Ces fonds vont permettre à Netforce d’industrialiser sa production. Moyennant un investissement d’environ 8 millions d’euros, la start-up prévoit de lancer le chantier, d’ici 2026, d’une usine de 3 000 m2, possiblement autour de l’Aéroport Montpellier Méditerranée, "ou en Occitanie". Le site sera équipé de plusieurs lignes de production dédiées au montage de l’électronique, à l’intégration textile, et aux tests finaux pour vérifier l’intensité électrique délivrée par les gants. En vitesse de croisière, l’usine sera en capacité de produire entre 200 000 et 300 000 paires de gants par an. "Ce projet industriel va nous permettre de faire un scale-up (croissance annuelle de 20 % par an sur 3 exercices, NDLR)", prévoit Laurent Mollinari, annonçant par ailleurs de 50 à 60 embauches dès la mise en service du site.

Une montée en charge graduée

Mais pour actionner sa croissance commerciale sans attendre, Netforce va d’abord recourir à la sous-traitance. Dans un premier temps, la start-up a noué un partenariat avec 2 industriels spécialisés en sécurité et Défense pour assurer la fabrication d’une présérie de 1 000 paires de gants d’ici la fin 2025. Dans un second temps, les fonds obtenus auprès de Gem Capital lui permettront d’acheter ses propres machines de production, qu’elle placera chez ces partenaires industriels afin de monter le rythme de fabrication à 100 000 paires par an.
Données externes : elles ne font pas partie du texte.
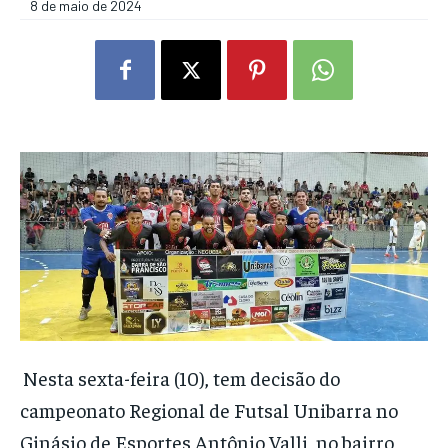
8 de maio de 2024
Nesta sexta-feira (10), tem decisão do
campeonato Regional de Futsal Unibarra no
Ginásio de Esportes Antônio Valli, no bairro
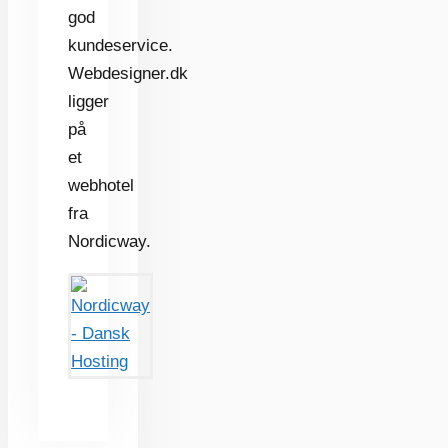
god
kundeservice.
Webdesigner.dk
ligger
på
et
webhotel
fra
Nordicway.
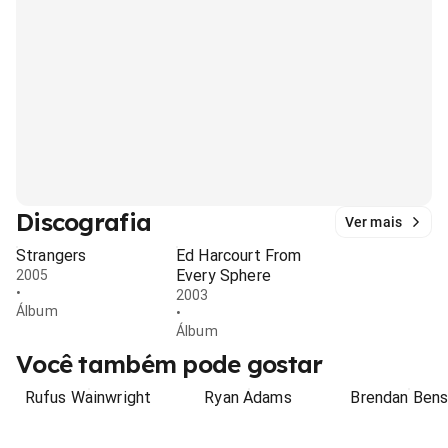
Discografia
Ver mais
Strangers
Ed Harcourt From
Every Sphere
2005
•
2003
Álbum
•
Álbum
Você também pode gostar
Rufus Wainwright
Ryan Adams
Brendan Ben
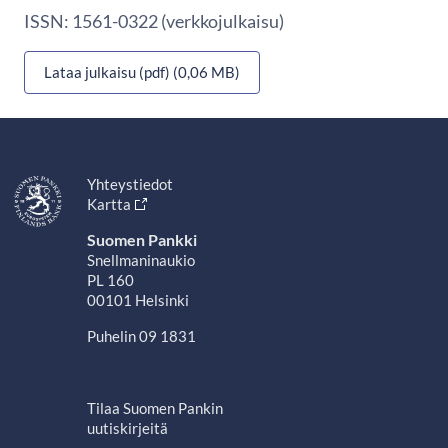
ISSN: 1561-0322 (verkkojulkaisu)
Lataa julkaisu (pdf) (0,06 MB)
Yhteystiedot
Kartta
Suomen Pankki
Snellmaninaukio
PL 160
00101 Helsinki
Puhelin 09 1831
Tilaa Suomen Pankin
uutiskirjeitä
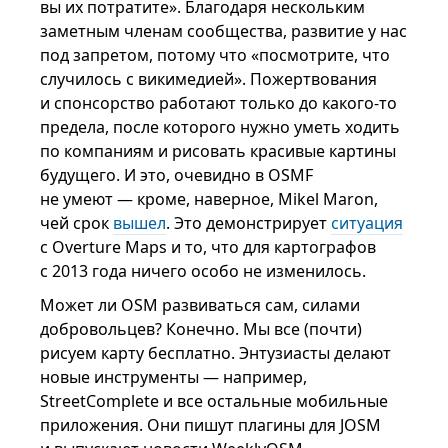
вы их потратите». Благодаря нескольким
заметным членам сообщества, развитие у нас
под запретом, потому что «посмотрите, что
случилось с викимедией». Пожертвования
и спонсорство работают только до какого-то
предела, после которого нужно уметь ходить
по компаниям и рисовать красивые картины
будущего. И это, очевидно в OSMF
не умеют — кроме, наверное, Mikel Maron,
чей срок
вышел
. Это демонстрирует
ситуация
с Overture Maps и то, что для картографов
с 2013 года ничего особо не изменилось.
Может ли OSM развиваться сам, силами
добровольцев? Конечно. Мы все (почти)
рисуем карту бесплатно. Энтузиасты делают
новые инструменты — например,
StreetComplete и все остальные мобильные
приложения. Они пишут плагины для JOSM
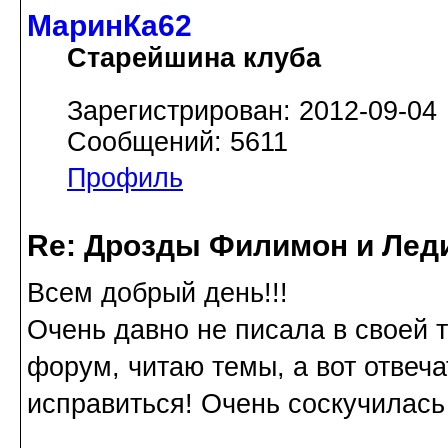
МаринКа62
Старейшина клуба
Зарегистрирован: 2012-09-04
Сообщений: 5611
Профиль
Re: Дрозды Филимон и Леди
Всем добрый день!!!
Очень давно не писала в своей 
форум, читаю темы, а вот отвеч
исправиться! Очень соскучилась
Laurent Mollinari, fondateur de Netforce — Photo : DR

Une exclusivité de portée mondiale

La phase de R & D a permis d’intégrer une quinzaine d’innovations dans l’E-StunGlove, protégé par des brevets valides dans une centaine de pays. "Nous sommes la seule entreprise autorisée à utiliser de l’électricité dans des gants de ce type", traduit Laurent Mollinari. Par ailleurs, Netforce a lancé des démarches auprès du SBDU (service des biens à double usage), un service de l’État qui délivre des licences d’exportation aux biens sensibles : s’appuyant sur une trentaine de distributeurs, Netforce prévoit en effet de réaliser 80 % de son activité à l’international.

Un vecteur de dissuasion

L’entreprise indique qu’elle a déjà signé des marchés auprès de prisons et d’établissements intéressés par son produit, assimilé à un équipement de force intermédiaire. Elle cible globalement les forces spécialisées dans le contrôle des foules (police, gendarmerie, sécurité privée), les services pénitentiaires, les entreprises de transport sécurisé, les patrouilles aux frontières, mais aussi les organisateurs d’événementiels. Le gant a été notamment conçu pour intervenir dans des lieux exigus ou qui ne permettent pas de tirer, comme des trains ou des avions. "Il permet aussi de rééquilibrer le rapport de force physique entre les hommes et les femmes : il aide les femmes à avoir plus confiance en elles, à gagner du temps avant d’avoir des renforts, etc. Avant toute chose, notre gant est une arme de dissuasion. Il a été pensé pour provoquer la désescalade dans les situations à risque. Or 80 % de ces situations se règlent par la dissuasion", conclut le dirigeant.